Looking at the graphs, it looks like the rate control in the encoder is misbehaving. The spikes in bucket delay and dips in encode frame rate indicates very large frames are generated and so the frame dropper kicks in to avoid overshooting the bitrate limits too much.

Do you have something shareable which easily repros this?

Comment 5 by mjans...@gmail.com, Sep 18 2017

We have put together a simple test to showcase this: https://github.com/CertusOp/windows-chrome-screensharing-h264-issue

Run under Linux and both h264 and vp8 (which you get when unchecking the checkbox) works just fine.

Run under Windows, and h264 will show significantly lower quality than when unchecking the checkbox to get vp8, or compared with h264 under Linux. For testing I usually scroll around in a window with lots of text content.

Comment 6 by mjans...@gmail.com, Oct 17 2017

Have you had any chance to check out the test case and been able to replicate the issue?

Comment 7 by sprang@chromium.org, Oct 18 2017

Cc: sprang@chromium.org
Owner: ssilkin@chromium.org
Sorry, I haven't had time to prioritize this yet.
ssilkin@ any chance you can have a look?
I can't reproduce such slow ramp-up of bandwidth as I see on provided screenshot. I wonder if this is 100% reproducible?

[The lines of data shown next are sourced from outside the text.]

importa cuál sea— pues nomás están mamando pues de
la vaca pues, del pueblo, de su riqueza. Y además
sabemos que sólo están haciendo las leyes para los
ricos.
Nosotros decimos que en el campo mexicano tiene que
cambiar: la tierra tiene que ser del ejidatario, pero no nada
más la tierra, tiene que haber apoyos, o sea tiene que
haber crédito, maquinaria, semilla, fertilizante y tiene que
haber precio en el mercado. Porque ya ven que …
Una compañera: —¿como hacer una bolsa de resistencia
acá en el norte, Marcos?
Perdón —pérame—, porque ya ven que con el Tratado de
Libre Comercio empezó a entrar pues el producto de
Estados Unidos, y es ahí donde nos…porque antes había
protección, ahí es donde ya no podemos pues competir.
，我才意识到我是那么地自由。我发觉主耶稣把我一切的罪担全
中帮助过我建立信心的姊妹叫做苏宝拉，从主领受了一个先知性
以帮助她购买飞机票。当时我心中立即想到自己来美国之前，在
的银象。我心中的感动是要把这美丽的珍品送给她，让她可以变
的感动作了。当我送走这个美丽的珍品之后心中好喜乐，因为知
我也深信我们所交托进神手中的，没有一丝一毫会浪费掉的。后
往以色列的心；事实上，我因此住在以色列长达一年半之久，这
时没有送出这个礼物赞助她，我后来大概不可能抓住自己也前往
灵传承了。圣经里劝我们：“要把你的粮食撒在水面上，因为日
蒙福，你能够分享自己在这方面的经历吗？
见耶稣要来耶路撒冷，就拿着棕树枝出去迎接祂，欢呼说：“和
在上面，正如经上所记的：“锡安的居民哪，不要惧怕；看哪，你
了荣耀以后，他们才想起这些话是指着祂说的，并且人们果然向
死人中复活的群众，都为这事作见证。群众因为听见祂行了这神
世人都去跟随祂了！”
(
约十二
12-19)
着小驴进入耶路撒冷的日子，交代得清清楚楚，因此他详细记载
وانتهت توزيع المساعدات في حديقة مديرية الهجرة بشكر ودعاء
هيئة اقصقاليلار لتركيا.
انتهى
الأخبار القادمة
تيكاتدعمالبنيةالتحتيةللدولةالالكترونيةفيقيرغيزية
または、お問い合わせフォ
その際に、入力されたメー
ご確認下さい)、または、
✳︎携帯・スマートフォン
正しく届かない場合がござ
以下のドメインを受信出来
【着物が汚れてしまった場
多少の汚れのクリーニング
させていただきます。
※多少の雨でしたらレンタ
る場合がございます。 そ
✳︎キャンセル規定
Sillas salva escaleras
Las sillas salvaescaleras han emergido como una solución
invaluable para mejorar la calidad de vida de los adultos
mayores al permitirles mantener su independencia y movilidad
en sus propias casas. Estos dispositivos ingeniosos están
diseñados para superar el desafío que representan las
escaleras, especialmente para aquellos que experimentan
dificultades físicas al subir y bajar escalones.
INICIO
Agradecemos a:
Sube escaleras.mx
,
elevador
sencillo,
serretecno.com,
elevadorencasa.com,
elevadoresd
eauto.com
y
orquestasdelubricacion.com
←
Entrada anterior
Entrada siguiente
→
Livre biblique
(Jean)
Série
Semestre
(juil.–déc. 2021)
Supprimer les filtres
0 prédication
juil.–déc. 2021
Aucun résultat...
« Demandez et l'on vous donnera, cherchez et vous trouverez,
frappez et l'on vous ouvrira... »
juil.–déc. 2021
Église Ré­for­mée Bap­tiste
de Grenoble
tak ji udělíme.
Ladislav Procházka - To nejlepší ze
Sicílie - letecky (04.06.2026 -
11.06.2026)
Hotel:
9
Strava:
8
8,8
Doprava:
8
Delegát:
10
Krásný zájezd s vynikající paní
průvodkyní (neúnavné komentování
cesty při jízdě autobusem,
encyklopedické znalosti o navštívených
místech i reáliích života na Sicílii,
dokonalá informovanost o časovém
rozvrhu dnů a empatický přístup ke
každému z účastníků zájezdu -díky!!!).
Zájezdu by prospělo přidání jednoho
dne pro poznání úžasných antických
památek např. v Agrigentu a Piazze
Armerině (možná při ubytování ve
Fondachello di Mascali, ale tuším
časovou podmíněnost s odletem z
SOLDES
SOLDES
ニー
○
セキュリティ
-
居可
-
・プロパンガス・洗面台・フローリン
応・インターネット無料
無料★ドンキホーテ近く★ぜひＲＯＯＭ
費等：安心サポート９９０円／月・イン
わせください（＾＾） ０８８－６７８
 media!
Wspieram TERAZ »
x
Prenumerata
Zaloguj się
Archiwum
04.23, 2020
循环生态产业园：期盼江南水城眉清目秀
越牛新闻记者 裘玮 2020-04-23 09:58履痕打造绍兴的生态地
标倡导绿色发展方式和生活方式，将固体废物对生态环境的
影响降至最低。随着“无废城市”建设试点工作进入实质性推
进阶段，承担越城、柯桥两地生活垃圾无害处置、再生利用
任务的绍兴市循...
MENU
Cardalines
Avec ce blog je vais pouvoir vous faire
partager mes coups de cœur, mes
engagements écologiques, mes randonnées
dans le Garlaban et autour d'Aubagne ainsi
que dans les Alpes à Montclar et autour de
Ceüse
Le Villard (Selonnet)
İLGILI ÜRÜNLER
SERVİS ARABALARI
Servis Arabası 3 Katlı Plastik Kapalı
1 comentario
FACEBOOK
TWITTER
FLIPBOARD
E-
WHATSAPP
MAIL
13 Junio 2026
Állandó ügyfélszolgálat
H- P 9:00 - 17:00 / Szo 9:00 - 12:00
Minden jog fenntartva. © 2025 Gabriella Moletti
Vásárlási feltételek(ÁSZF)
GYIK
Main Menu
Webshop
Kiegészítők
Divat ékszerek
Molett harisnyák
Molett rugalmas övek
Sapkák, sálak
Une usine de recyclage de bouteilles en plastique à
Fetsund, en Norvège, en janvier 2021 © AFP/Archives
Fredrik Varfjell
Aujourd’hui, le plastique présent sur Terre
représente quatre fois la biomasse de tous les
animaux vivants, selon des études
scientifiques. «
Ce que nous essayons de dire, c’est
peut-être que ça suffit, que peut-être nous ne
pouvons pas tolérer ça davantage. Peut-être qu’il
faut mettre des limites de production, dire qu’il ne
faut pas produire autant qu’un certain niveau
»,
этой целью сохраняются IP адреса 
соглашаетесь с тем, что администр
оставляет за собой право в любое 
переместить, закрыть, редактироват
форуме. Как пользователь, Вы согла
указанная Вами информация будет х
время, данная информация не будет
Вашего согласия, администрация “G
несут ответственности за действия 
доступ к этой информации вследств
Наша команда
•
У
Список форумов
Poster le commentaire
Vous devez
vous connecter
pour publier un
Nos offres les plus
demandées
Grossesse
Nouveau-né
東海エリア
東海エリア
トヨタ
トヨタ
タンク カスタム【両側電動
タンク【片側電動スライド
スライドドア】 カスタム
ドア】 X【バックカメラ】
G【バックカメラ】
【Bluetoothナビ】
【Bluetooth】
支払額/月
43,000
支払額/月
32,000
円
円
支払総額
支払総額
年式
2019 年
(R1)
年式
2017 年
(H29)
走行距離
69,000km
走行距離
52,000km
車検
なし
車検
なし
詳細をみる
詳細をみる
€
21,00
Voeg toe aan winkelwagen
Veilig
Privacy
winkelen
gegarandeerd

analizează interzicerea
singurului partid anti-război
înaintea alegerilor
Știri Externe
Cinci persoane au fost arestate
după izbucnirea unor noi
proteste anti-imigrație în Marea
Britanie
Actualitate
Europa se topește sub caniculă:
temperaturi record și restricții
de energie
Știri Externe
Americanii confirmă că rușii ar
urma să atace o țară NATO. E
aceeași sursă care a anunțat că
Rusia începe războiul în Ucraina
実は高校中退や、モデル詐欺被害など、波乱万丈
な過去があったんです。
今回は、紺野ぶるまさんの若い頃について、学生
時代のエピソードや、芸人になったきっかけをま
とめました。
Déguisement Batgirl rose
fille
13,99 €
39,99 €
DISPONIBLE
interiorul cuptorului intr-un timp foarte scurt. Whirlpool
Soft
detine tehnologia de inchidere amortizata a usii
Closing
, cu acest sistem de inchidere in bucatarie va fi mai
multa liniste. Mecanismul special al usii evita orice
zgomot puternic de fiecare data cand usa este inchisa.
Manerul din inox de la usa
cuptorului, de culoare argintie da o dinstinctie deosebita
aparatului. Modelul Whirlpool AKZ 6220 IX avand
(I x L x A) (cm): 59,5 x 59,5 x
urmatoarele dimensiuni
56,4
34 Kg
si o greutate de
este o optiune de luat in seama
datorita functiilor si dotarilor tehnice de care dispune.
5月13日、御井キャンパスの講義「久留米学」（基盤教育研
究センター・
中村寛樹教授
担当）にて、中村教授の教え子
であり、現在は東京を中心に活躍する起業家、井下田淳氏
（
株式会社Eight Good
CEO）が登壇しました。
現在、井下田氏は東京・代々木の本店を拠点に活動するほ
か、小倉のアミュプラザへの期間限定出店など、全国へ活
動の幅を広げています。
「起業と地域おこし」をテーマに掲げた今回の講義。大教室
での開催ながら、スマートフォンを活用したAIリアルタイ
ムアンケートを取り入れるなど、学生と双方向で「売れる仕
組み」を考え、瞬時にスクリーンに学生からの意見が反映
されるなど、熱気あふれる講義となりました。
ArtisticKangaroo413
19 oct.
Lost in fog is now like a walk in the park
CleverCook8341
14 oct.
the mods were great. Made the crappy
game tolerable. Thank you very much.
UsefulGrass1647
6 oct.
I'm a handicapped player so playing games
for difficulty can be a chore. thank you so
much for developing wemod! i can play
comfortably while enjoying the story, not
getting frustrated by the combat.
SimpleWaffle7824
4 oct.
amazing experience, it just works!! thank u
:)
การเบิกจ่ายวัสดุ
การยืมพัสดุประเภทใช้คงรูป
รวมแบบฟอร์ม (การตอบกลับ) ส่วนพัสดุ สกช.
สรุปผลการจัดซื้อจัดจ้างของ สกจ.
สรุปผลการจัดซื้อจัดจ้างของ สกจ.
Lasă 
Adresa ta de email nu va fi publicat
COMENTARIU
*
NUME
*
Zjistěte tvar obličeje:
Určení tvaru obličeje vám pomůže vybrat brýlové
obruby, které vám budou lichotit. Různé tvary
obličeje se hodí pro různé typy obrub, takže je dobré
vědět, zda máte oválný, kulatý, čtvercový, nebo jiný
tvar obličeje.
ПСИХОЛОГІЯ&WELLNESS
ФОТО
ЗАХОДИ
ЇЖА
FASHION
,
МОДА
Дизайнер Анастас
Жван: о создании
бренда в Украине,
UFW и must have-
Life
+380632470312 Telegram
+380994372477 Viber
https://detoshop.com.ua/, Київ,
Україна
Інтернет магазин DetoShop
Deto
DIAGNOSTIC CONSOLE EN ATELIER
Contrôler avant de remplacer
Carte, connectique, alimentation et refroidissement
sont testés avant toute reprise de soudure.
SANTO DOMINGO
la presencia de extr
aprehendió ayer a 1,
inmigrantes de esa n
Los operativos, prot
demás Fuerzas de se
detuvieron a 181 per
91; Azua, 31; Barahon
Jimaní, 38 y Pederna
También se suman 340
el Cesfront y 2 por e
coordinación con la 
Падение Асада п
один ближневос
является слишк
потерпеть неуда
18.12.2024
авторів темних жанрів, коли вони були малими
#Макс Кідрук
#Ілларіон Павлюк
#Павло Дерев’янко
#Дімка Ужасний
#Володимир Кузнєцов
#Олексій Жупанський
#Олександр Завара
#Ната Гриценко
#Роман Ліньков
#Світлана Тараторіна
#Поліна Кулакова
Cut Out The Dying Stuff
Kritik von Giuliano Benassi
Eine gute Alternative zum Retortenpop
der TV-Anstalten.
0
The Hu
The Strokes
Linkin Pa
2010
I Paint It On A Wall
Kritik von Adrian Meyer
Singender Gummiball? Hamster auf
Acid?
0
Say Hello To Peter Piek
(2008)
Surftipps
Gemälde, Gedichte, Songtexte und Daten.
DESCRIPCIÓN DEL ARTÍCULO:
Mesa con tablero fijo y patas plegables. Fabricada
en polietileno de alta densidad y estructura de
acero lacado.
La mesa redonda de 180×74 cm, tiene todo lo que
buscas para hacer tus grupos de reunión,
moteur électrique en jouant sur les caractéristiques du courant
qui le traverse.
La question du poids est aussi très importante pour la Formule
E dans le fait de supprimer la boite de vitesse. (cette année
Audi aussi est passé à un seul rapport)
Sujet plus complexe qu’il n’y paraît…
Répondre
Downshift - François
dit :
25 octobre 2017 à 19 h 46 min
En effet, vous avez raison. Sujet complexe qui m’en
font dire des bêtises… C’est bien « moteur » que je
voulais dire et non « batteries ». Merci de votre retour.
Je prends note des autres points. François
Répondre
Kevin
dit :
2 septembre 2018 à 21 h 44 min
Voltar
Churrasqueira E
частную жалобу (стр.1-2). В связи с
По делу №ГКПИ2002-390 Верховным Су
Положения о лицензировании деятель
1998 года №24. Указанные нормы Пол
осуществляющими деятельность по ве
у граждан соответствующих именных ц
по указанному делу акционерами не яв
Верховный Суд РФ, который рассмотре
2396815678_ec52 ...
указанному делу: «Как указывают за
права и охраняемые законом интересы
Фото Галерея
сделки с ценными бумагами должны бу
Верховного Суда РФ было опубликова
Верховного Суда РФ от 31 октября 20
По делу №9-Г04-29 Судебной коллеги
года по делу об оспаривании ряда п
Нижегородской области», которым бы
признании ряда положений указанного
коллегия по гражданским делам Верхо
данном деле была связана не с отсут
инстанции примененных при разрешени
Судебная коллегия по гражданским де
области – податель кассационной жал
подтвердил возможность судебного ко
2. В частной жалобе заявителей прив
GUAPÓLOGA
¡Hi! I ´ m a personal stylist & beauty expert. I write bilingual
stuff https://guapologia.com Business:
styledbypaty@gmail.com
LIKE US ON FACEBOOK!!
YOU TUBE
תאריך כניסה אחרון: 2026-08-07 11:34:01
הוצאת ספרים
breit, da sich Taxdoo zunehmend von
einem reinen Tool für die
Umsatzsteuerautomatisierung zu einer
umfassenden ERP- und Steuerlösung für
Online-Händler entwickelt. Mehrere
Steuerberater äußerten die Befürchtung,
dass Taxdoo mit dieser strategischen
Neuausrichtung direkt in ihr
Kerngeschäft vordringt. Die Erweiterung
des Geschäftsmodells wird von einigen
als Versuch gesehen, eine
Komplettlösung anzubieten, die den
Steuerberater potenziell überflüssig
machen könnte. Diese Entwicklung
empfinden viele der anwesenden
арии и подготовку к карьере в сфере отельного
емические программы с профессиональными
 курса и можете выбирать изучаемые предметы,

I noticed couple of things which affect H264 quality in negative way:
1. Lower bitrate. 1.5Mbps using H264 and 2Mbps using VP8. Target bitrate is the same, 2Mbps, for both codecs according to the stats. This means H264 always underutilizes bandwidth, using 25% less than VP8;
2. Lower frame rate. 20fps using H264 and 30fps using VP8.

I will check if there is anything we can do to make H264 bitrate and framerate on pair with VP8.
Any updates on this?
Do you still see the issue with later Chrome versions (beta M63, canary M64)?